1936’nın Türkiye’sinde CHP-Devlet ilişkisinde de karşımıza çıkan yukarıdaki benzeri uygulamalar Türkiye’de çok partili yaşama geçişle beraber sona ermişse de AK Parti iktidarı döneminde parti devlet bütünleşmesi farklı bir aks üzerinde yeniden kendini göstermeye başladı. Özellikle de 2016 FETÖ darbe teşebbüsünden sonra AK Parti’nin bir yerde mecbur kaldığı AK Parti-Devlet bütünleşmesi arayışı Türk demokrasisini olumsuz yönde etkilerken güvenlikçi politikaların uygulanmasını da kolaylaştırdığı göreceli olarak ileri sürülebilir.
CHP ve AK Parti Birbirinin Yansıması mı?
Son 10 yılda liberal siyasetçi ve aydınların AK Parti ve CHP’nin birbirinin aynısı olduğunu ileri sürmesi aslında tam da bu noktadan kaynaklanmaktadır.
CHP her ne kadar AK Parti’yi “devlet partisi” veya “parti devleti” ilan ederek onu eleştirse de aslında CHP’nin kendi geçmişi ve şu anda bazı yerel yönetimlerinde yaptığı bazı uygulamalar kendisinin de benzer bir yöntemi benimsediğini göstermektedir.

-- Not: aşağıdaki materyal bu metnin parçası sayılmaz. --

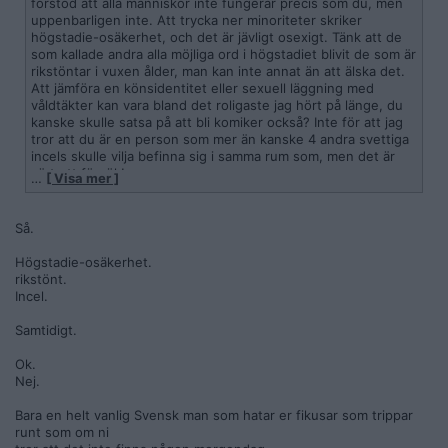
förstod att alla människor inte fungerar precis som du, men
uppenbarligen inte. Att trycka ner minoriteter skriker
högstadie-osäkerhet, och det är jävligt osexigt. Tänk att de
som kallade andra alla möjliga ord i högstadiet blivit de som är
rikstöntar i vuxen ålder, man kan inte annat än att älska det.
Att jämföra en könsidentitet eller sexuell läggning med
våldtäkter kan vara bland det roligaste jag hört på länge, du
kanske skulle satsa på att bli komiker också? Inte för att jag
tror att du är en person som mer än kanske 4 andra svettiga
incels skulle vilja befinna sig i samma rum som, men det är
värt ett försök!
…
[ Visa mer ]
Så.
Högstadie-osäkerhet.
rikstönt.
Incel.
Samtidigt.
Ok.
Nej.
Bara en helt vanlig Svensk man som hatar er fikusar som trippar
runt som om ni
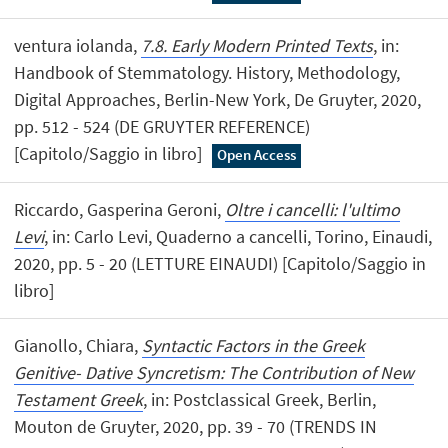
ventura iolanda,
7.8. Early Modern Printed Texts
, in:
Handbook of Stemmatology. History, Methodology,
Digital Approaches, Berlin-New York, De Gruyter, 2020,
pp. 512 - 524 (DE GRUYTER REFERENCE)
[Capitolo/Saggio in libro]
Open Access
Riccardo, Gasperina Geroni,
Oltre i cancelli: l'ultimo
Levi
, in: Carlo Levi, Quaderno a cancelli, Torino, Einaudi,
2020, pp. 5 - 20 (LETTURE EINAUDI) [Capitolo/Saggio in
libro]
Gianollo, Chiara,
Syntactic Factors in the Greek
Genitive- Dative Syncretism: The Contribution of New
Testament Greek
, in: Postclassical Greek, Berlin,
Mouton de Gruyter, 2020, pp. 39 - 70 (TRENDS IN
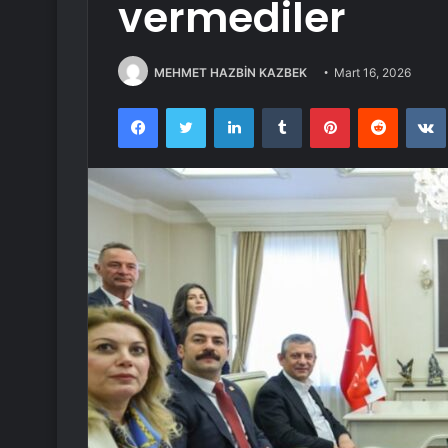
vermediler
MEHMET HAZBİN KAZBEK
Mart 16, 2026
Facebook
Twitter
LinkedIn
Tumblr
Pinterest
Reddit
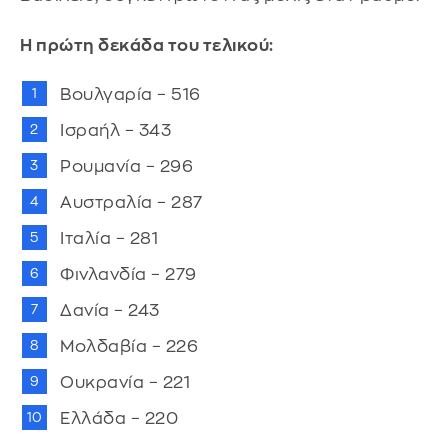
Η πρώτη δεκάδα του τελικού:
Βουλγαρία – 516
Ισραήλ – 343
Ρουμανία – 296
Αυστραλία – 287
Ιταλία – 281
Φινλανδία – 279
Δανία – 243
Μολδαβία – 226
Ουκρανία – 221
Ελλάδα – 220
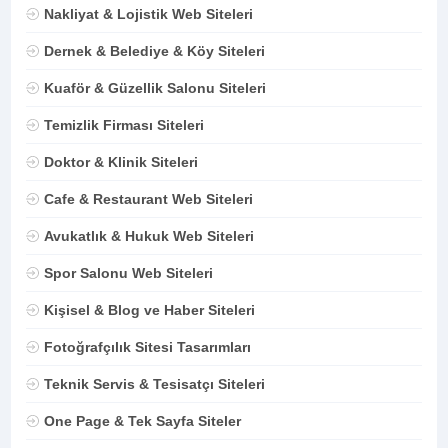
Nakliyat & Lojistik Web Siteleri
Dernek & Belediye & Köy Siteleri
Kuaför & Güzellik Salonu Siteleri
Temizlik Firması Siteleri
Doktor & Klinik Siteleri
Cafe & Restaurant Web Siteleri
Avukatlık & Hukuk Web Siteleri
Spor Salonu Web Siteleri
Kişisel & Blog ve Haber Siteleri
Fotoğrafçılık Sitesi Tasarımları
Teknik Servis & Tesisatçı Siteleri
One Page & Tek Sayfa Siteler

Cumhurbaşkanının tüm milleti temsil ettiğini belirterek Cumhurbaşkanının partili olmasını haklı olarak eleştiren CHP’nin düşük kademedeki idarecilerinin yerel yönetimlerde yaptıkları kendilerinin de aslında partili idareciye ne kadar da yatkın olduğu izlenimini bizlerde uyandırmaktadır.